Tabularization principles | PanLex development

Up
We try to deal consistently with commonly encountered issues in tabularization. Some principles have emerged from our work.

Structural analysis

In order to tabularize data, you must analyze their structure. There is an infinite variety of structures that you might encounter. Let’s start with a simple example.

Suppose you are tabularizing the data from a source that translates Russian into Ossetian and contains an entry like this:

идти, куда глаза глядят: уырдӕм цӕуын

What is the entry’s structure? You might hypothesize that it translates between two language varieties, separating the varieties’ expressions with “: ”, and, within each variety, separates any synonyms with “, ”. Many sources have similar structures. If so, this entry can be analyzed as describing one meaning with three denotations (two with Russian expressions and one with an Ossetian expression). Another possibility is that the “, ” isn’t a structural element of the entry, but is simply one of the characters in a single (Russian) expression. If that is the case, then the entry describes one meaning with only two denotations. Investigation in this case would reveal that it’s the latter for this entry.

Does the entry translate between two expressions, or does it explain an expression in Ossetian with a definition in Russian? Here the former analysis is reasonable, since the Russian item is an idiom (meaning wander aimlessly or follow one’s nose, literally “go where the eyes look”).

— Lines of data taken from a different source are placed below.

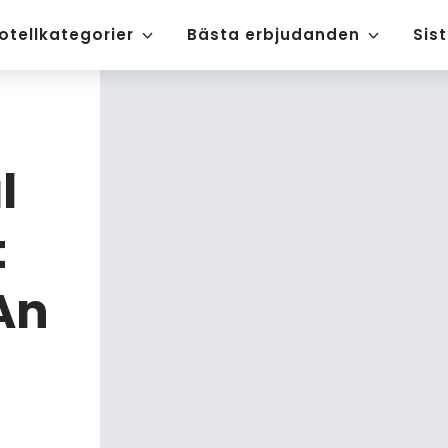
otellkategorier
Bästa erbjudanden
Sis
l
t
An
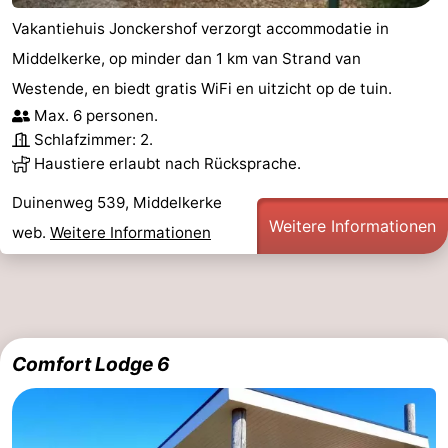
Vakantiehuis Jonckershof verzorgt accommodatie in
Middelkerke, op minder dan 1 km van Strand van
Westende, en biedt gratis WiFi en uitzicht op de tuin.
Max. 6 personen.
Schlafzimmer: 2.
Haustiere erlaubt nach Rücksprache.
Duinenweg 539, Middelkerke
Weitere Informationen
web.
Weitere Informationen
Comfort Lodge 6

If you are interpreting this source and you know both Russian and Ossetian, you can perform appropriate analyses entry by entry. If, instead, you are analyzing it, you have the task of defining rules analyzing all the entries. If the entries are inconsistently structured, as is often the case, you should define conservative rules, aiming to avoid adding incorrect data to the database (details in this section and in the section on tabularization methods). Or, alternatively, you might decide that the source is not analyzable and should be given to a qualified editor for interpretation.

Multiple meanings and synonyms

When a source translates an expression into multiple expressions, there is a fundamental decision to make about how to interpret this. It may mean that the original expression has multiple meanings, each with a distinct translation. Or it may mean that the original expression has only one meaning, but there are synonymous expressions of that meaning in the destination language variety. The PanLex database represents these facts differently, so you must tabularize a source file so as to make this distinction.

The methods for representing this distinction are detailed in the documentation on tabularization methods.

It is not always obvious whether two translations of the same expression represent different meanings. As editor, you use your judgment and knowledge and any guidance provided by the source itself.

If you are doing analysis, rather than interpretation, you make the distinction algorithmically, not by inspecting each entry. What do you do, then, if this is impossible? For example, what if the source doesn’t follow any reliable rule to distinguish between synonymous translations and multiple-meaning translations? In such a case, you degrade your algorithm to treat all multiple translations as if they expressed distinct meanings. This solution loses some synonymy information, but at least doesn’t create false synonyms.

However, in some cases you cannot even use such a degraded algorithm. Suppose an entry has this form:

A; B; C = W; X; Y; Z

Then you don’t know which expressions are translations of which other expressions, and it is safer to avoid recognizing any translations in this entry.

PanLex versus Dictionaries

Although PanLex generally follows lexicographic traditions, there are deviations.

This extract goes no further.